Mr. Coburn said in an appearance on “Fox News Sunday” that he “found his leadership lacking,” while Mr. LaTourette told the Associated Press that he still had a “hangover” from Mr. Gingrich’s reign, when “everything always seemed to be on fire.”
In an interview on CNN, Mr. King said Mr. Gingrich is “too erratic” and “too self-centered” as a leader.
“He’s a tremendously inspirational person as far as rallying troops,” he said. “But as far as governing, I think he doesn’t have the discipline. He doesn’t have the capacity to control himself. And he can’t stay focused.”

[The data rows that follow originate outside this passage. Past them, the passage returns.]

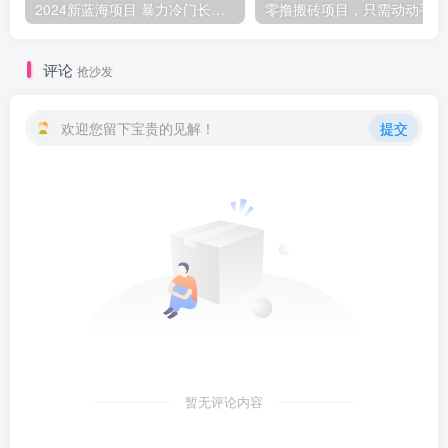
2024新蓝海项目 暴力冷门长期稳定 纯手机操作 单日收益3000+ 小白当天上手
零撸
评论
抢沙发
欢迎您留下宝贵的见解！
提交
暂无评论内容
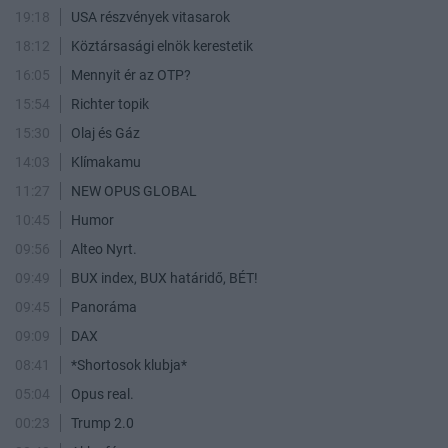
19:18
USA részvények vitasarok
18:12
Köztársasági elnök kerestetik
16:05
Mennyit ér az OTP?
15:54
Richter topik
15:30
Olaj és Gáz
14:03
Klímakamu
11:27
NEW OPUS GLOBAL
10:45
Humor
09:56
Alteo Nyrt.
09:49
BUX index, BUX határidő, BÉT!
09:45
Panoráma
09:09
DAX
08:41
*Shortosok klubja*
05:04
Opus real.
00:23
Trump 2.0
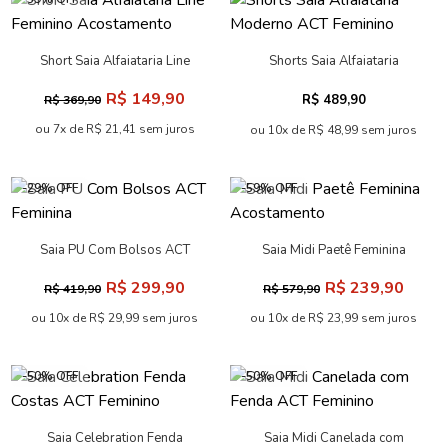
Short Saia Alfaiataria Line
Shorts Saia Alfaiataria
Feminino Acostamento
Moderno ACT Feminino
R$ 149,90
R$ 489,90
R$ 369,90
ou 7x de R$ 21,41 sem juros
ou 10x de R$ 48,99 sem juros
-29% OFF
-59% OFF
Saia PU Com Bolsos ACT
Saia Midi Paetê Feminina
Feminina
Acostamento
R$ 299,90
R$ 239,90
R$ 419,90
R$ 579,90
ou 10x de R$ 29,99 sem juros
ou 10x de R$ 23,99 sem juros
-50% OFF
-50% OFF
Saia Celebration Fenda
Saia Midi Canelada com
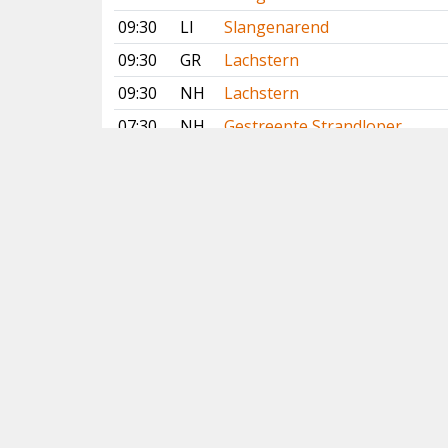
09:30
LI
Slangenarend
09:30
GR
Lachstern
09:30
NH
Lachstern
07:30
NH
Gestreepte Strandloper
06:15
OV
Waterrietzanger
06:06
GE
Waterrietzanger
Vorige
Volgende
Copyright
© 2005-2026
Alle foto's en content en content op deze website
gelicenseerd onder
CC BY‑NC‑ND 4.0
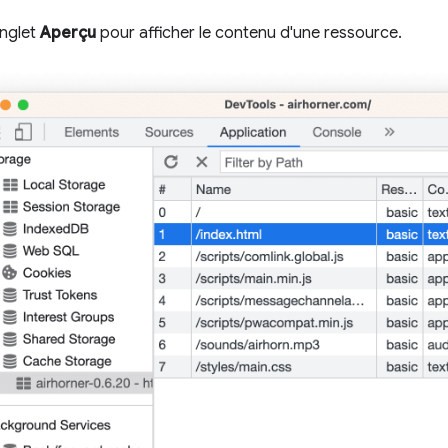
onglet
Aperçu
pour afficher le contenu d'une ressource.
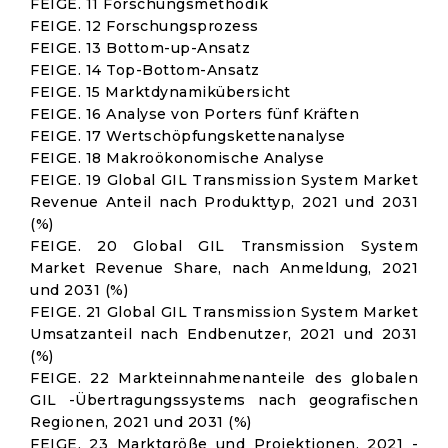
FEIGE. 11 Forschungsmethodik
FEIGE. 12 Forschungsprozess
FEIGE. 13 Bottom-up-Ansatz
FEIGE. 14 Top-Bottom-Ansatz
FEIGE. 15 Marktdynamikübersicht
FEIGE. 16 Analyse von Porters fünf Kräften
FEIGE. 17 Wertschöpfungskettenanalyse
FEIGE. 18 Makroökonomische Analyse
FEIGE. 19 Global GIL Transmission System Market
Revenue Anteil nach Produkttyp, 2021 und 2031
(%)
FEIGE. 20 Global GIL Transmission System
Market Revenue Share, nach Anmeldung, 2021
und 2031 (%)
FEIGE. 21 Global GIL Transmission System Market
Umsatzanteil nach Endbenutzer, 2021 und 2031
(%)
FEIGE. 22 Markteinnahmenanteile des globalen
GIL -Übertragungssystems nach geografischen
Regionen, 2021 und 2031 (%)
FEIGE. 23 Marktgröße und Projektionen, 2021 -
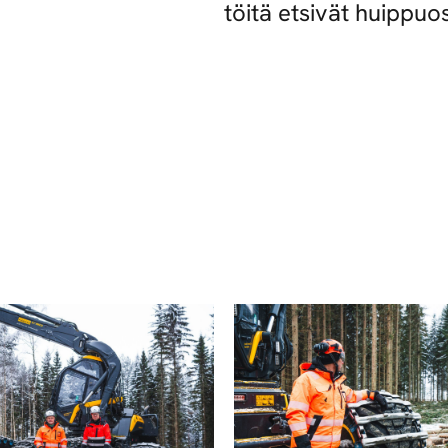
töitä etsivät huippuo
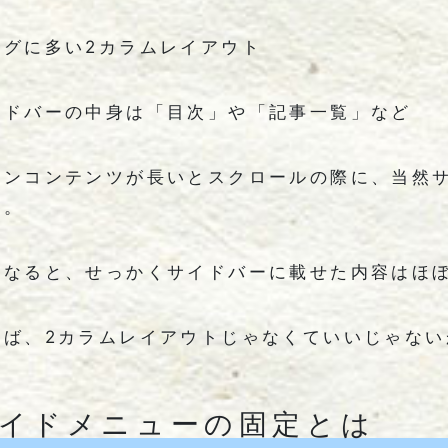
ログに多い2カラムレイアウト
イドバーの中身は「目次」や「記事一覧」など
インコンテンツが長いとスクロールの際に、当然
す。
うなると、せっかくサイドバーに載せた内容はほ
らば、2カラムレイアウトじゃなくていいじゃない
イドメニューの固定とは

With the surging Gingrich poll numbers and such increasingly skeptical comments in recent days as a backdrop, the Romney camp held the conference call Thursday where Mr. Talent and former New Hampshire Gov. John Sununu offered a stinging rebuke of Mr. Gingrich’s leadership skills and the criticism he aimed earlier this year at House Budget Committee Chairman Paul Ryan’s proposed overhaul of Medicare.
“Gingrich’s undercutting of Paul Ryan proves that he is more concerned about Newt Gingrich than he is about conservative principles,” Mr. Sununu said, alluding to Mr. Gingrich’s characterization of the plan as too “radical” and “right-wing social engineering.”
Mr. Talent said that reaction to the Ryan plan is an example of how he often says “outrageous things that come from nowhere.”
“He has a tendency to say them at exactly the time when they most undermine the conservative agenda,” he said.
Others said the former speaker was getting a raw deal. Former Rep. Christopher H. Shays of Connecticut told The Washington Times that some of the criticism leveled at Mr. Gingrich was “over the edge.”
Without Mr. Gingrich, he said, Congress wouldn’t have passed welfare reform or balanced the federal budget.
“The only two people I know who had significant impact on Washington in the sense of changing it are Ronald Reagan and Newt Gingrich. He got a plane that hadn’t flown in 40 years to fly, and nobody thought it could,” Mr. Shays said, alluding to the lead role Mr. Gingrich played in 1994 in pushing the Republicans’ “Contract With America” and helping Republicans take control of the House for the first time in four decades.
Despite his defense of Mr. Gingrich, Mr. Shays has endorsed Mr. Romney and said he is better positioned to lead the country, putting him in line with other Republicans who served under Mr. Gingrich and applaud his smarts, but haven’t endorsed him.
Former Rep. Michael N. Castle of Delaware suggested that some of Mr. Gingrich’s former colleagues are wary of him because a lot of the ideas he touted never came to fruition.
“Newt is extremely bright and has a lot of ideas — a number of which are very sound about how to make government more efficient,” he said. “Unfortunately, those ideas didn’t always translate into the accomplishment of getting something done or the refining of whatever his idea might be to the point where a majority could support it.”
• Dave Boyer contributed to this report.